Fortes gave chase as Wade sprinted home.

“It was closer than I thought,” Wade said. “When I started running, I was like, ‘Oh, I gotta get going here.’”

Wade began his dive just as Fortes got to the ball and tossed it to Gibson. Wade’s hand slid in ahead of the tag, though he would have been safe, regardless, because the ball rolled out of Gibson’s glove.

Adrián Morejón stranded the Marlins’ automatic runner in the top of the 11th and got the win in the Padres’ first extra-inning victory in four tries this season.

A solo home run by Machado tied the game 3-3 in the eighth.

That was one of their five hits Monday, and they are now batting .198 over the past 10 games.

They are batting just slightly worse (.194) over the past four games. But they have won three of those, which is three more than they won in the previous six games.

Facing the Marlins, whose 21-30 record entering Monday’s game was third-worst in the National League and had them in last place in the NL East, the Padres found themselves down 3-0 two innings in and got back close because they had the opportunity to score gifted to them.

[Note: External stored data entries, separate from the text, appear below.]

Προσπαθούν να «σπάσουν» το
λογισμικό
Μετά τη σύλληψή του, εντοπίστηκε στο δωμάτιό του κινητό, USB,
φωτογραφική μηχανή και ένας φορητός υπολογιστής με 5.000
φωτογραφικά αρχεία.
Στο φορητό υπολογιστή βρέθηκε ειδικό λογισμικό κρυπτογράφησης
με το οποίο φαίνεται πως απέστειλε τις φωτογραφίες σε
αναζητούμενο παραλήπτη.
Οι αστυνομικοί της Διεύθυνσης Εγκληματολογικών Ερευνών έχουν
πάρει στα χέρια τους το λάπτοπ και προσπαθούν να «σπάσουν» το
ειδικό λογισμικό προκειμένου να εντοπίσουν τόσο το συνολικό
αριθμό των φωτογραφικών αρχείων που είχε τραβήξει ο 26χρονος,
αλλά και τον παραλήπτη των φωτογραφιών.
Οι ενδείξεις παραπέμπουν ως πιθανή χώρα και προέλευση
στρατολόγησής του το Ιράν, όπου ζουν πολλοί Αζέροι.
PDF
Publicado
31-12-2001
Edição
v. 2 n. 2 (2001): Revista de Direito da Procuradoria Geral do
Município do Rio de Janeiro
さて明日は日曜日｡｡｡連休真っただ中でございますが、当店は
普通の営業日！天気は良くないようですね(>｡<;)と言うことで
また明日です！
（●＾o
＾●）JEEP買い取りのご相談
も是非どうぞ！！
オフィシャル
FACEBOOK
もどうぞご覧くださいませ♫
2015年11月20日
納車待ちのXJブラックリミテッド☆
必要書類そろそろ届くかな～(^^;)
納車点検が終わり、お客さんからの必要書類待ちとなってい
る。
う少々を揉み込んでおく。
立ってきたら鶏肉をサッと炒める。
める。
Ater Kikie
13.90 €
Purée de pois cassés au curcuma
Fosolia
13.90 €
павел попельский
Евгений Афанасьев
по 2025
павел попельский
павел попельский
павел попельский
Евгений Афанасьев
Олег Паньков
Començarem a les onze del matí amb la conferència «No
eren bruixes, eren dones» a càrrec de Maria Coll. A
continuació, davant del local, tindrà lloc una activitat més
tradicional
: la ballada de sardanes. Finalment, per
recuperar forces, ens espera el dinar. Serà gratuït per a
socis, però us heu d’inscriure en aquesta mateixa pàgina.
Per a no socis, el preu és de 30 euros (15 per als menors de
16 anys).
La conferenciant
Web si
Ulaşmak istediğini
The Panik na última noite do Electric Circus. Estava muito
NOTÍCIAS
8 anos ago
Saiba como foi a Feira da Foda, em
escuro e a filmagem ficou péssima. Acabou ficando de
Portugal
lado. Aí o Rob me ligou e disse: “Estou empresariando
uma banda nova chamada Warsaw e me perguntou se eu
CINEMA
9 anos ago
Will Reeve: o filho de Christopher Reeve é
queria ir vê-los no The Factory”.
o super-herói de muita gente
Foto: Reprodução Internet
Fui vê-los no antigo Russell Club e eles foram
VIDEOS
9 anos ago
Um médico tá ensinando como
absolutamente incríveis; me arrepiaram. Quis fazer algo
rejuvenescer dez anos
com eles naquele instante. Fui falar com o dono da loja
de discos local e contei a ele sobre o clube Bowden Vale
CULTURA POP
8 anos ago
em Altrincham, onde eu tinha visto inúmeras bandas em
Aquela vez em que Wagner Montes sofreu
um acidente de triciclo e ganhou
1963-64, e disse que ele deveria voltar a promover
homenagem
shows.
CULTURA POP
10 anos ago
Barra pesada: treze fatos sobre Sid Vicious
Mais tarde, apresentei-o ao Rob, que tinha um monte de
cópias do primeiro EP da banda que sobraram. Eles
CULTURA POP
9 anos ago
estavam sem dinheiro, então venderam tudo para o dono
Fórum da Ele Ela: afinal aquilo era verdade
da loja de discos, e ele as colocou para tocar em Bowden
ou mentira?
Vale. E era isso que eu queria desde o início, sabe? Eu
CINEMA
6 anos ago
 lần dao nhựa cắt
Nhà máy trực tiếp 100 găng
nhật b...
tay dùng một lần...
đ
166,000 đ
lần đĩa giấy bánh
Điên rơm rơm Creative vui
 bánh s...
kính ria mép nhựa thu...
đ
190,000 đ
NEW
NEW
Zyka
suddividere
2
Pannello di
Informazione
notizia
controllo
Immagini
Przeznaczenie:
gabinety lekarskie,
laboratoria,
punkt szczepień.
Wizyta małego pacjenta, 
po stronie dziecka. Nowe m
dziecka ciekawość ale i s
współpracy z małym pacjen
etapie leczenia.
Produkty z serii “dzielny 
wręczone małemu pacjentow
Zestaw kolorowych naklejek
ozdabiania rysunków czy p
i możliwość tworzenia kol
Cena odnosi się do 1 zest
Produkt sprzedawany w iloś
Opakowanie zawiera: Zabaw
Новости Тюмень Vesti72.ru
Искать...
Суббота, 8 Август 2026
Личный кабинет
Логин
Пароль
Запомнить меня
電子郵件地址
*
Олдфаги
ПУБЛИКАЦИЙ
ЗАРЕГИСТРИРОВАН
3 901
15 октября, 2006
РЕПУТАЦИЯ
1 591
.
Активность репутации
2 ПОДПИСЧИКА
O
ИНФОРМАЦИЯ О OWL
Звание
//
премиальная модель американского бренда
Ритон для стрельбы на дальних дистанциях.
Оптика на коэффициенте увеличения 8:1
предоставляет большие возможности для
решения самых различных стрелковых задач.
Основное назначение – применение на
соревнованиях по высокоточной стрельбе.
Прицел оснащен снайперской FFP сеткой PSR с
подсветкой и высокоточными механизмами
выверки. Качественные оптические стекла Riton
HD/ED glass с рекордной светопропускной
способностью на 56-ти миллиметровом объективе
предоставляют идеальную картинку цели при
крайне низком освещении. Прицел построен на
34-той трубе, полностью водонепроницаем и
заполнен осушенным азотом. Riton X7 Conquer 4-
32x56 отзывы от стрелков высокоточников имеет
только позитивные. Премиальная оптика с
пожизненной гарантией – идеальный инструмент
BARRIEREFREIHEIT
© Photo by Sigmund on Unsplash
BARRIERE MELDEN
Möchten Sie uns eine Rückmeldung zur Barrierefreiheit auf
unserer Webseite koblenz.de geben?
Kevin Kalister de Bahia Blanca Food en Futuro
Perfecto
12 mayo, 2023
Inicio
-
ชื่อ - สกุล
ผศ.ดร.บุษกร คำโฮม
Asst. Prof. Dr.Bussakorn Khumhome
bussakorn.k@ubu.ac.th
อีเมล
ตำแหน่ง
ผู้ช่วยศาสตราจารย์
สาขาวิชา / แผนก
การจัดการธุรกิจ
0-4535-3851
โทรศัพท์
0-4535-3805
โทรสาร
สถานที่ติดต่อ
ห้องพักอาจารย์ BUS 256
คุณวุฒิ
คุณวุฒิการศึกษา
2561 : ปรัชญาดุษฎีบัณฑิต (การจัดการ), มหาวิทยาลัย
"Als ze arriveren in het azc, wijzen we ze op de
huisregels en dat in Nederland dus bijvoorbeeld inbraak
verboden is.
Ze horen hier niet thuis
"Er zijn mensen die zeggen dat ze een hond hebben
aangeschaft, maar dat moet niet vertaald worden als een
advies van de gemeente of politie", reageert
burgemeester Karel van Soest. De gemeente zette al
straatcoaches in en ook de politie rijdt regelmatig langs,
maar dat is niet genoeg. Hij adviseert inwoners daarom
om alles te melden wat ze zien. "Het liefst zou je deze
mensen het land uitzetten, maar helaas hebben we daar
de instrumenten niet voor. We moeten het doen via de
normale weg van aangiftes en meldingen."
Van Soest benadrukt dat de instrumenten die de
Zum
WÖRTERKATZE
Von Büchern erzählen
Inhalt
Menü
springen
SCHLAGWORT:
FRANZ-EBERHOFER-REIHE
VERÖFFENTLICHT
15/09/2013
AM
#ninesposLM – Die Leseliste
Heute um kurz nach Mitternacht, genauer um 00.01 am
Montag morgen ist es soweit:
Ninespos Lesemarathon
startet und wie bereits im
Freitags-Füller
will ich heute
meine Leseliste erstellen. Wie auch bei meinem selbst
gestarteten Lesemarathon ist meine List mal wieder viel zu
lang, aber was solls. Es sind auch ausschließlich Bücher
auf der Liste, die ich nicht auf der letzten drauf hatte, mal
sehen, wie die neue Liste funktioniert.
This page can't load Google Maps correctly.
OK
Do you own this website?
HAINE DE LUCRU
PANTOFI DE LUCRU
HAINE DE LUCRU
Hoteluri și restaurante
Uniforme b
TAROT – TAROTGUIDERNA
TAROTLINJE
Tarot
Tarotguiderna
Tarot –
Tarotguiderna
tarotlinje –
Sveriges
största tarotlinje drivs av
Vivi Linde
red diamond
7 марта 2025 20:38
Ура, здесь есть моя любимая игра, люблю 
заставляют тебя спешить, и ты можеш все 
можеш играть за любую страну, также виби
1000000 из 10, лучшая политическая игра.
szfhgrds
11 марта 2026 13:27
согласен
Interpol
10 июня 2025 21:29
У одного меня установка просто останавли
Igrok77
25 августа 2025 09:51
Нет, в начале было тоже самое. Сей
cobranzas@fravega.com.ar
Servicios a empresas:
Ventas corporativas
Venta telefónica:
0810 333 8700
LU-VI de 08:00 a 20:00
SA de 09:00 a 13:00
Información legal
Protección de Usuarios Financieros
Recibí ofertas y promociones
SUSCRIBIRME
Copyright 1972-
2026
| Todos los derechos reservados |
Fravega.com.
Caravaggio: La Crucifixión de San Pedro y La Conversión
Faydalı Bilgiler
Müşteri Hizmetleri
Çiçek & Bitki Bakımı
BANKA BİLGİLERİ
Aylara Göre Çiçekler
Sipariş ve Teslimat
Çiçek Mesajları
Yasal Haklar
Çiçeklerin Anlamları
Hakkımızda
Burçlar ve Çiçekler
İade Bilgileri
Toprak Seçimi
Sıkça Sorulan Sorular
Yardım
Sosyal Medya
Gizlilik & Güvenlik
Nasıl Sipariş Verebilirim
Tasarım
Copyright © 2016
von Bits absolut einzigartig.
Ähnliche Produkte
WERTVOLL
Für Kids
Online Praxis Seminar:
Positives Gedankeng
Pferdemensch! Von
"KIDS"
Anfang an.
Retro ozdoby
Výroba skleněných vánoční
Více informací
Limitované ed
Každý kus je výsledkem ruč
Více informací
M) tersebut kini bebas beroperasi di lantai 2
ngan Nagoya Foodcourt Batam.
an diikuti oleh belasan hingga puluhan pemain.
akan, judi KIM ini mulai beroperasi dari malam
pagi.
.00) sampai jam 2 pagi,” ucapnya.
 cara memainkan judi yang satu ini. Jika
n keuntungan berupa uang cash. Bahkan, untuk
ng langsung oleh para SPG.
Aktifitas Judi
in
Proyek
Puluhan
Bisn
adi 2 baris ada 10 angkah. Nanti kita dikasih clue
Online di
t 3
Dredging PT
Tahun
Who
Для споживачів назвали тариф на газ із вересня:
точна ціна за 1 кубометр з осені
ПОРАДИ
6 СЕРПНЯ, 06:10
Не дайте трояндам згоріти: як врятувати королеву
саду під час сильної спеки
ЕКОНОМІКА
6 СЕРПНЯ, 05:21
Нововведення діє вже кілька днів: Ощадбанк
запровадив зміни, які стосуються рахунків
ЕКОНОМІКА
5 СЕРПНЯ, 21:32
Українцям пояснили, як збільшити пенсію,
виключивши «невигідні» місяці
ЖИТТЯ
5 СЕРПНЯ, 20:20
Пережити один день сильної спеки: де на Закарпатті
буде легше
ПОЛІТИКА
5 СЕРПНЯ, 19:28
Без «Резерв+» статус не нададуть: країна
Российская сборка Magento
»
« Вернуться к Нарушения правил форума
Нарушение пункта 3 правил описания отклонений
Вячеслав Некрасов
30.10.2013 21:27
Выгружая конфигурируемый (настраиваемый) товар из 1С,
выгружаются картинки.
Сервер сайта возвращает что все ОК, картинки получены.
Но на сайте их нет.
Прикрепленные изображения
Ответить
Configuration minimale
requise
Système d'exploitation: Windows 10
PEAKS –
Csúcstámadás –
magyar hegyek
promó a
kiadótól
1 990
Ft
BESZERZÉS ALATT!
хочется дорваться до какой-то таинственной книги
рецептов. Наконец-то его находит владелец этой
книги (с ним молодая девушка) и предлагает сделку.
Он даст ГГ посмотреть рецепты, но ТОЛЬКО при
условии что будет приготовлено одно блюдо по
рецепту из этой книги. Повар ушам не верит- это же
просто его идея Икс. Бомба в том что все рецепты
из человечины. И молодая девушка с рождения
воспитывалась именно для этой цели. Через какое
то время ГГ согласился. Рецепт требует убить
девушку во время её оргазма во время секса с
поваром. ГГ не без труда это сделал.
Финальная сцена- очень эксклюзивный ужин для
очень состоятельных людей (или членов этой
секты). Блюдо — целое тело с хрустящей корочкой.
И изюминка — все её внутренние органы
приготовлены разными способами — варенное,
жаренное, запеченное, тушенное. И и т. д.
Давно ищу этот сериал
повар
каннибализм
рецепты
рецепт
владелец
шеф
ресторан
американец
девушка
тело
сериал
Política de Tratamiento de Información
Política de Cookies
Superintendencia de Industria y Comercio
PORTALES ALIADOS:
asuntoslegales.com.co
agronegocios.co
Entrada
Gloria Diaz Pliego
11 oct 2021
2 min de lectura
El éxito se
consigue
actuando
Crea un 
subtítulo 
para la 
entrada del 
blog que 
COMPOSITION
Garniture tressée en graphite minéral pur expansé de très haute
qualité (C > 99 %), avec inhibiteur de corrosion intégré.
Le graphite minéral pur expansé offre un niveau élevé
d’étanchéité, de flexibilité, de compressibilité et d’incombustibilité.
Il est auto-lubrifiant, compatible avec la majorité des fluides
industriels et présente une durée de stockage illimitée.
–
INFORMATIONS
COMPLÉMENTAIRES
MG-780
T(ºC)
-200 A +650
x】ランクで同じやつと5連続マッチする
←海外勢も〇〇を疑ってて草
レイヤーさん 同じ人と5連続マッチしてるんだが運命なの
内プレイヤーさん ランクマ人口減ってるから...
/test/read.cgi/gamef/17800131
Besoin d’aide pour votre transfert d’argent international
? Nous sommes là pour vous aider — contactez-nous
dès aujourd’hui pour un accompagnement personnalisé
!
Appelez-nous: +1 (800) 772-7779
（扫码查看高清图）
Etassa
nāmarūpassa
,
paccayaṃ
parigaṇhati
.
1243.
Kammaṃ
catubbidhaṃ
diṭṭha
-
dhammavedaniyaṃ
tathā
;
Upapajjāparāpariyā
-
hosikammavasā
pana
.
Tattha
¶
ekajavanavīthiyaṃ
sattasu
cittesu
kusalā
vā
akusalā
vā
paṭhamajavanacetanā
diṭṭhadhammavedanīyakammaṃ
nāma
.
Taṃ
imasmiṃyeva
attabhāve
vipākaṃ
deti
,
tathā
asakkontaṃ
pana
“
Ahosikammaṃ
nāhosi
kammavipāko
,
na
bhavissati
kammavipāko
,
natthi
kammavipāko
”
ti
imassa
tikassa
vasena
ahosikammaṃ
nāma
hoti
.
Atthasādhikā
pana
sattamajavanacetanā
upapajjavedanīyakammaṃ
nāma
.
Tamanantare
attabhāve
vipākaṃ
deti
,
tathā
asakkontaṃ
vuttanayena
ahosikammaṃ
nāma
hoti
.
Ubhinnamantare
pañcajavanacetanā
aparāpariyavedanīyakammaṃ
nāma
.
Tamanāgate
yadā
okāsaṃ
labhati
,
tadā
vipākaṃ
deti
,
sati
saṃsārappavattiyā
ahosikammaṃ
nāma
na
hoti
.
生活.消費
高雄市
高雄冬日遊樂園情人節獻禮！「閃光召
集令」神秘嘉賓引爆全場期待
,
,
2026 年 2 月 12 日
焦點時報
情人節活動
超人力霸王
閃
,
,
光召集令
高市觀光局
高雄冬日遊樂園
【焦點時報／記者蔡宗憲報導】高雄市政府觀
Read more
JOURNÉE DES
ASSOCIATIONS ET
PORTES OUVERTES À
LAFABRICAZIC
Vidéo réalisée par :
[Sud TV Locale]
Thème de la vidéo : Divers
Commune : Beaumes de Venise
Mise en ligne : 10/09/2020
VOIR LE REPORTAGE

The Marlins’ starting pitcher Monday night was  left-hander Ryan Weathers, who the Padres selected seventh overall in the 2018 draft and traded to the Marlins at the deadline in 2023 after he pitched in 42 games (29 starts) for them.

Weathers was in line to win after allowing two unearned runs on three hits, walking three and striking out six in 5⅔ innings.

The second reliever to follow him, Calvin Faucher, served up the 2-0 belt-high cutter on the outer third of the plate that Machado sent 408 feet to left field. Or that is how far it was projected to have gone had it not bounced off the ribbon board below the second deck of seats.

Padres starter Randy Vásquez departed with one out in the seventh inning and his team down 3-2.

Wandy Peralta got the next three outs before David Morgan, making his major league debut, got the final two outs of the eighth inning.

After the game was tied, Padres closer Robert Suarez worked a scoreless ninth, and Jason Adam stranded the automatic runner in the top of the 10th.

Vásquez began the game throwing lots of strikes, and the Marlins hit four of them while building a 2-0 lead in the game’s first half-inning.

The Marlins lead was 3-0 Jesús Sanchez’s two-out home run in the second, and Vásquez had thrown 37 pitches to that point.

He would take just 52 more while retiring 14 of the final 15 batters he faced.

Weathers was at just 44 pitches after three innings.

But after running his out streak to 10 batters by striking out Machado and getting Sheets on a groundout to start the fourth, Weathers ran into trouble not of his own making.

It began with Bogaerts grounding a single up the middle and stealing second while Cronenworth was up.

But the inning should have ended there when Cronenworth sent a routine grounder to the left side that Connor Norby fielded before sailing the throw.

Luis Campusano followed with a walk that loaded the bases before Jose Iglesias drove in two with a double just inside the bag at third.

The Padres had a runner in scoring position with less than two outs in the seventh and 10th. Both times, the top of the order could not get that runner in.

But they won.

“Great victory for us,” Machado said. “We battled back. Hell of a job by Vasquez starting off the game how he did, then settling in and dominating after that and giving us the chance to go out there and turn some momentum to us. Bullpen came in, was lights out. We grinded, had some good at-bats.”

Just enough.

“It just kind of it goes to what our team motto is,” Wade said. “We’re never out of it until the last out.”